Stored data entries:
================================
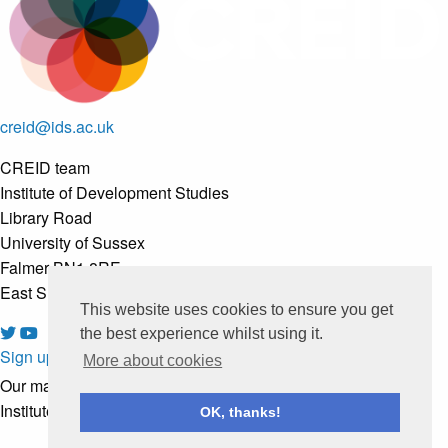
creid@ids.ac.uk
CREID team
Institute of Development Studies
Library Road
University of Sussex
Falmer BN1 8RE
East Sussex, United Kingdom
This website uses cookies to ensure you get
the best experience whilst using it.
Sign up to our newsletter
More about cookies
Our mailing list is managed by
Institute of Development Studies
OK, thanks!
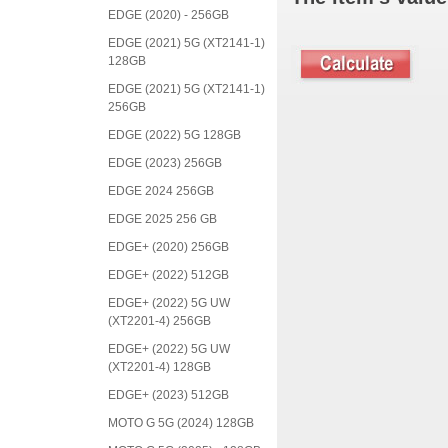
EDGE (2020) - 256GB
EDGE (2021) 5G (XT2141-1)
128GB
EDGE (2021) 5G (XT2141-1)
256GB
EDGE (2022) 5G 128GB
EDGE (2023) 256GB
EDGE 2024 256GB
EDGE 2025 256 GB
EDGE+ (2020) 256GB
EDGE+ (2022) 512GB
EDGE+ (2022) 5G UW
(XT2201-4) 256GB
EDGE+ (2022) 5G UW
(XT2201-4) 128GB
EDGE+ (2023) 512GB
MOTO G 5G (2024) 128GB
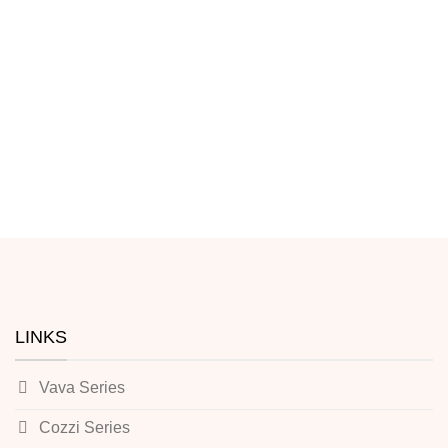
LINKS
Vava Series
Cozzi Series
================================
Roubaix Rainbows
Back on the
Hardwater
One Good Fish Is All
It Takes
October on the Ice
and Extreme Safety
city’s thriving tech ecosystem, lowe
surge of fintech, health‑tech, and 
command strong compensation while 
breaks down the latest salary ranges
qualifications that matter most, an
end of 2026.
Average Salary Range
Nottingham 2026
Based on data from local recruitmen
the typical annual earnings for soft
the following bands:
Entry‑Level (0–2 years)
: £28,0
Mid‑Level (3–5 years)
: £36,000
================================
_EXERCISE PROMPT_. Go through the records above and copy every line holding the word "Level".

_REPLY_.
Entry‑Level (0–2 years)
Mid‑Level (3–5 years)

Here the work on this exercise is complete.